Before forming Mr. Big in 1988 with bassist Billy Sheehan, guitarist Paul Gilbert, and vocalist Eric Martin, Torpey played with a number of artists, including Belinda Carlisle, Ted Nugent, and the Knack. The drummer recorded six studio albums with Mr. Big before the group disbanded in 2002. Its hits during this period included “Alive and Kickin’,” “Just Take My Heart,” and the breakthrough smash “To Be With You.” The band reunited in 2009 and went on to release What If… and …The Stories We Could Tell; 2017’s Defying Gravity featured Matt Starr on drums due to Torpey’s health issues.
Torpey released two solo albums internationally—1998’s Odd Man Out and 1999’s Y2K. For more information, head to moderndrummer.com.
Pioneer of solo percussion.
The pioneering artist, percussionist, and poet Z’EV—born Stefan Joel Weisser—passed away in Chicago last December 16. Z’EV sustained a career principally as a solo percussionist. He sometimes collaborated with others, including the avant-garde guitarists Elliott Sharp and Glenn Branca, but solo performances were the main vehicle for his music between the late 1960s and his passing. As a pioneer and prominent figure of the late-’70s to early-’80s wave of industrial music, Z’EV explored innovative styles of percussion as a performance art. He wrestled on stage and in galleries with raw materials like plastic, titanium, and steel while also incorporating more conventional drumming techniques. His real achievement, however, was “catacoustic” performance, in which he would create and sustain harmonic environments through his percussion that would enable him to effectively “play” the room in which he performed.
Z’EV lived from gig to gig, flying all over the world to explore and bring his sound to new audiences. As such, he went long periods without really having a home. He retired in the ’90s for a period while he took care of his mother until her death. But in the 2000s he returned to the road with new fervor and played more shows than he ever had before. There are abundant videos on YouTube of his performances, and a documentary film about his art by filmmaker Ellen Zweig, Heart Beat Ear Drum, was released in 2015.
Z’EV performed thousands of shows and recorded innumerable albums both as a solo artist and in collaboration with many other musicians of note. A heavy smoker for years, he contracted COPD and was in a slow decline due to inhibited breathing that forced him to alter his performance concept and execution in recent years. After he sustained injuries during a train derailment while traveling to Chicago in 2016, his health precipitously declined.
Z’EV could legitimately make the claim of being the first artist to make a living as a solo percussionist—and doing so on his own terms, in an unconventional manner that had never been seen before and will likely never be seen again. He was a first-class artist, a genuine thinker, a good friend, and a collaborator with many musicians, me included.
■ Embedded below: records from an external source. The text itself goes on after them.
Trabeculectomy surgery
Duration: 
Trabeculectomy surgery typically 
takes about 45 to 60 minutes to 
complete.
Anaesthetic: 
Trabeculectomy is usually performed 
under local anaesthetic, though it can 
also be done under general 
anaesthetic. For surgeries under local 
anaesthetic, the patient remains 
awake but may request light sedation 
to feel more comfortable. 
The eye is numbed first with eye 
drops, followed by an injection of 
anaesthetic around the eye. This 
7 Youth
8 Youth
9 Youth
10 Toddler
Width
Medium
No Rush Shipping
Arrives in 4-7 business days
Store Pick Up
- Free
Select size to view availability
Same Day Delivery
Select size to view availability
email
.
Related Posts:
He had an indelible influence on countless players, composers, and artists in many diverse genres, as evidenced by his impact on the solo artist and drummer Scotty Irving of the Clang Quartet. “Z’EV was a mentor and friend,” Irving tells Modern Drummer. “His influence on me and many of my other influences is beyond words. He’s one of the first people I ever saw who performed with non-instruments, and his one-man shows partly motivated me to pursue his same path.”
Many who saw more limelight than Z’EV did in his time are deeply in his debt. He was a true original and shouldn’t be forgotten.